I’ve lost many things. But even I’ve never mislaid radioactive material | Adrian Chiles
My heart went out to whoever lost Rio Tinto's dangerous capsule in the Australian outback. There but for the grace of God ...
Someone lost a radioactive capsule. Someone blundered. I shuddered at the news, because if I had been transporting that tiny object for Rio Tinto in Australia, that someone would have been me. I'm an accomplished loser of things. I may have lost more stuff than I ever had in the first place. This ought not to be possible, but if anyone can make it possible, it's me. Still - losing a radioactive capsule. Wow. This sets a new benchmark among us useless, butter-fingered, forgetful, careless incompetents. I'm almost jealous, annoyed it wasn't me. At least I'd then know I could never lose anything as important as this again.

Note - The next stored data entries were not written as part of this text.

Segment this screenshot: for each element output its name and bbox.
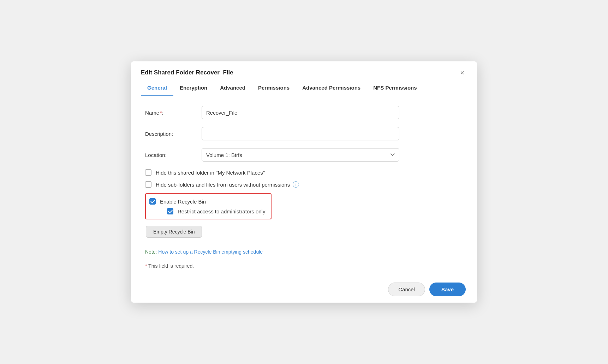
location-label: Location: <box>145 152 202 158</box>
location-select[interactable]: Volume 1: Btrfs <box>202 148 399 162</box>
hide-subfolders-checkbox[interactable] <box>145 181 151 188</box>
hide-network-label: Hide this shared folder in "My Network P… <box>156 170 265 176</box>
required-note: * This field is required. <box>145 263 463 269</box>
save-button[interactable]: Save <box>429 283 466 296</box>
description-input[interactable] <box>202 127 399 140</box>
edit-shared-folder-dialog: Edit Shared Folder Recover_File × Genera… <box>131 61 477 303</box>
restrict-admin-label: Restrict access to administrators only <box>178 208 265 214</box>
dialog-content: Name*: Description: Location: Volume 1: … <box>131 95 477 276</box>
dialog-header: Edit Shared Folder Recover_File × <box>131 61 477 78</box>
enable-recycle-row: Enable Recycle Bin <box>149 198 265 205</box>
empty-bin-row: Empty Recycle Bin <box>145 226 463 244</box>
location-row: Location: Volume 1: Btrfs <box>145 148 463 162</box>
enable-recycle-label: Enable Recycle Bin <box>160 199 206 205</box>
name-row: Name*: <box>145 106 463 119</box>
description-row: Description: <box>145 127 463 140</box>
tab-permissions[interactable]: Permissions <box>252 81 296 96</box>
hide-subfolders-row: Hide sub-folders and files from users wi… <box>145 181 463 188</box>
note-row: Note: How to set up a Recycle Bin emptyi… <box>145 249 463 255</box>
tab-bar: General Encryption Advanced Permissions … <box>131 81 477 96</box>
restrict-admin-checkbox[interactable] <box>167 208 173 214</box>
cancel-button[interactable]: Cancel <box>388 283 425 296</box>
description-label: Description: <box>145 131 202 137</box>
empty-recycle-bin-button[interactable]: Empty Recycle Bin <box>146 226 202 238</box>
tab-nfs-permissions[interactable]: NFS Permissions <box>367 81 423 96</box>
recycle-bin-highlight-box: Enable Recycle Bin Restrict access to ad… <box>145 193 272 219</box>
close-button[interactable]: × <box>457 68 467 78</box>
hide-network-checkbox[interactable] <box>145 169 151 176</box>
note-prefix: Note: <box>145 249 158 255</box>
restrict-admin-row: Restrict access to administrators only <box>149 208 265 214</box>
name-label: Name*: <box>145 110 202 116</box>
tab-advanced-permissions[interactable]: Advanced Permissions <box>296 81 367 96</box>
tab-advanced[interactable]: Advanced <box>214 81 252 96</box>
hide-subfolders-label: Hide sub-folders and files from users wi… <box>156 182 290 188</box>
dialog-footer: Cancel Save <box>131 276 477 303</box>
tab-general[interactable]: General <box>141 81 173 96</box>
dialog-title: Edit Shared Folder Recover_File <box>141 69 233 76</box>
hide-network-row: Hide this shared folder in "My Network P… <box>145 169 463 176</box>
recycle-schedule-link[interactable]: How to set up a Recycle Bin emptying sch… <box>158 249 263 255</box>
name-input[interactable] <box>202 106 399 119</box>
enable-recycle-checkbox[interactable] <box>149 198 156 205</box>
hide-subfolders-info-icon[interactable]: i <box>293 181 299 188</box>
tab-encryption[interactable]: Encryption <box>173 81 214 96</box>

I leave things in pubs, restaurants, football grounds, airports, aircraft, taxis, buses, tubes and, on one occasion, a dodgem at a fair in Swansea. When I played golf, I'd obviously lose balls. On the only occasion I didn't lose a ball, I lost a club. Another time I drove off after my round without my golf bag. At home I can't find things that I had in my hand only moments before. It is terrifying when this happens; they could be anywhere. I know this, because more than once I've found that I absent-mindedly dropped my car key in the bin, while on another occasion my wallet turned up in the bottom drawer of the fridge. I frequently put important things away somewhere safe, where no one will find them - including me, because I forget where the safe place was. Some things never ever turn up again.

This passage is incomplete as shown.